I’ve told this story many times, always in a vaguely self-congratulatory way, proving how decent I am, and how open to experience. Also, because I though the man deserved to be remembered.
But this morning, racked by insomnia and anxiety I suddenly saw the obvious, terrible truth in the story. I lived opposite the hospital – literally a stone’s throw away. I was possibly his only friend. Yet I didn’t go and visit the ward later in the week to find out what had become of him. Once I’d walked out of the Royal Free, he stopped existing as a real person, and became only a character in a story I’d tell. I’d completely failed in my duty as a human being. Twenty-six years it’s taken me to see this.
Dental Woes
That was a really unsatisfactory visit to the dentist. I knew that things weren’t as they should be, back in the grinding department. All of my back teeth hurt or, rather, don’t feel right. Some feel very wrong for brief periods, others sort of mooch about, in a ne’er do well sort of way, grumbling and moaning.

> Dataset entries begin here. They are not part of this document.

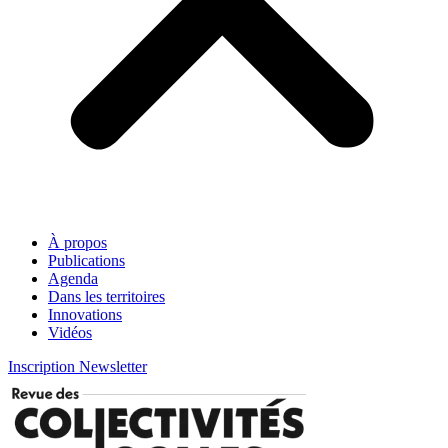
À propos
Publications
Agenda
Dans les territoires
Innovations
Vidéos
Inscription Newsletter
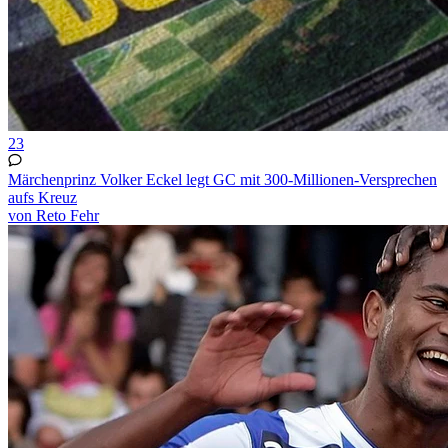
23
Märchenprinz Volker Eckel legt GC mit 300-Millionen-Versprechen
aufs Kreuz
von Reto Fehr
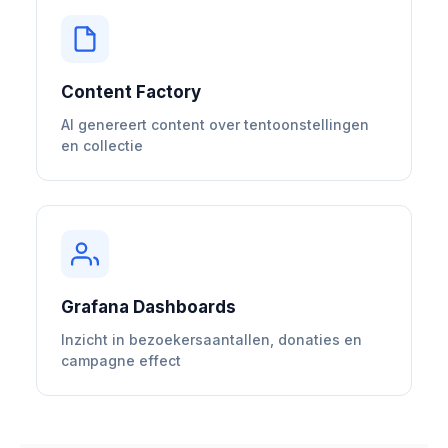
Content Factory
AI genereert content over tentoonstellingen
en collectie
Grafana Dashboards
Inzicht in bezoekersaantallen, donaties en
campagne effect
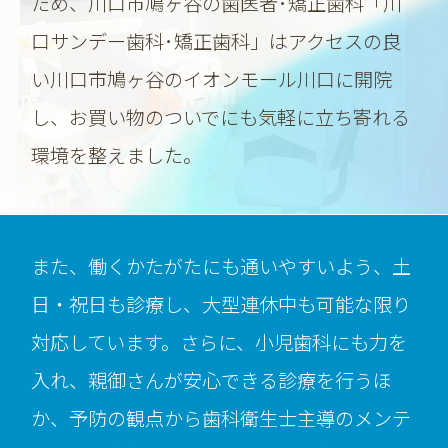
ため、
川口市鳩ヶ谷の歯医者･矯正歯科「川
口サンデー歯科･矯正歯科」はアクセスの良
い川口市鳩ヶ谷のイオンモール川口に開院
し、お買い物のついでにも気軽に立ち寄れる
環境を整えました。
また、働くかたがたにも通いやすいよう、土
日・祝日も診療し、大型連休中も可能な限り
対応しています。さらに、小児歯科にも力を
入れ、親御さんが安心できる診療を行うほ
か、予防の観点から歯科衛生士主導のメンテ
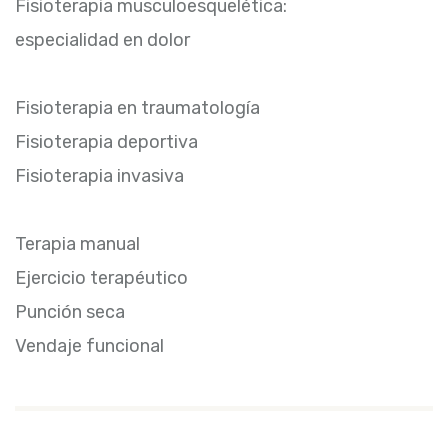
Fisioterapia musculoesquelética:
especialidad en dolor
Fisioterapia en traumatología
Fisioterapia deportiva
Fisioterapia invasiva
Terapia manual
Ejercicio terapéutico
Punción seca
Vendaje funcional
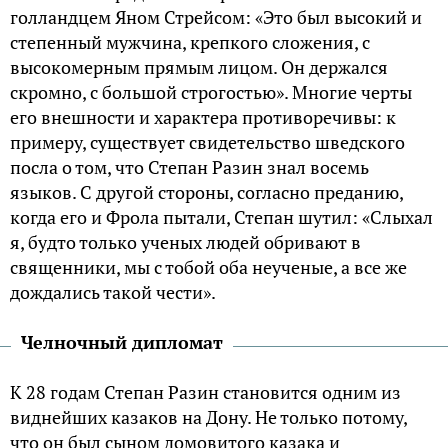
голландцем Яном Стрейсом: «Это был высокий и
степенный мужчина, крепкого сложения, с
высокомерным прямым лицом. Он держался
скромно, с большой строгостью». Многие черты
его внешности и характера противоречивы: к
примеру, существует свидетельство шведского
посла о том, что Степан Разин знал восемь
языков. С другой стороны, согласно преданию,
когда его и Фрола пытали, Степан шутил: «Слыхал
я, будто только ученых людей обривают в
священники, мы с тобой оба неученые, а все же
дождались такой чести».
Челночный дипломат
К 28 годам Степан Разин становится одним из
виднейших казаков на Дону. Не только потому,
что он был сыном домовитого казака и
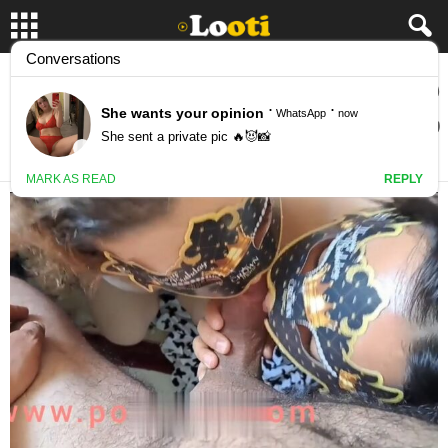
دوتا میلف گوشتی نوبتی و همزمان برا یک پسر
ساک میزنن
December 23, 2024
17311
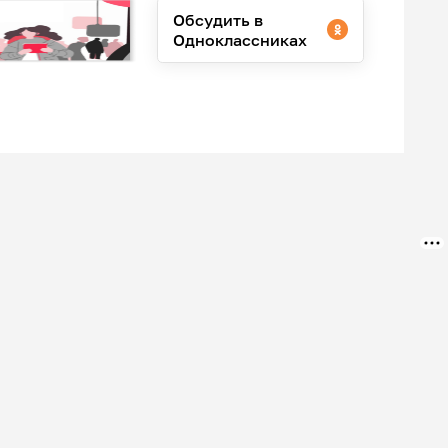
Обсудить в
Одноклассниках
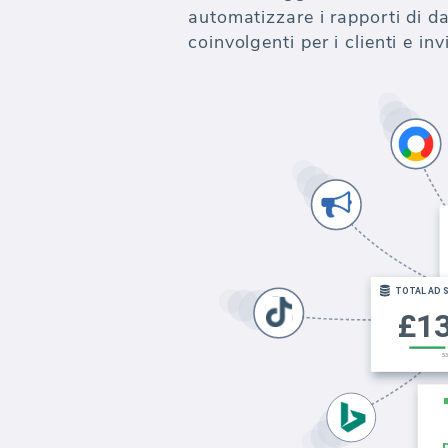
automatizzare i rapporti di da
coinvolgenti per i clienti e i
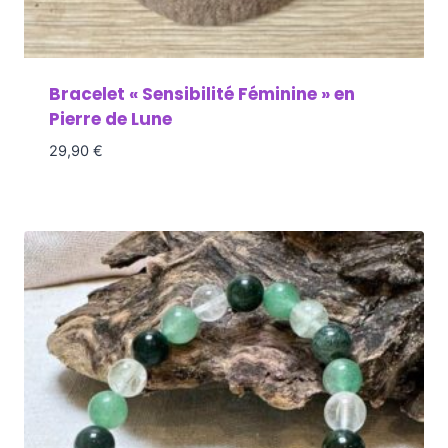
Bracelet « Sensibilité Féminine » en
Pierre de Lune
29,90
€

The dentist agreed that there were problems. She shook her head at the x-rays, pointing out areas of sub-optimality. But nothing was quite wrong enough to merit an intervention.
So home I came, with teeth neither right nor wrong, and nothing to be done about it. Except for the prohibitively expensive implant option to replace my favourite tooth, the one that, after a lifetime of magnificent service went and got an abscess and had to be euthanised. I shed actual tears over that tooth, and for a time I would contemplate it, Hamlet like, with the skull of Yorick. Then it fell on the floor and got hoovered up.
The trouble with all this is that it means that I live in my mouth at the moment. It’s more or less all I think about, except for the occasional diversion into cricket, or, even less frequently, hanky-panky. Sometimes the three get mixed up together, in a way satisfactory to none of the parties involved.
Maybe if my petty cash situation improves I might go and get one of those dodgy Hungarian implants they advertise at the back of the Telegraph. I’ll probably end up with some kind of tusk, like a boar or a narwhal.
On the plus side, my dentist said I have the gums of a much younger man, and she praised my flossing in a way that, clutching at straws, I’m going to take as mildly flirtatious.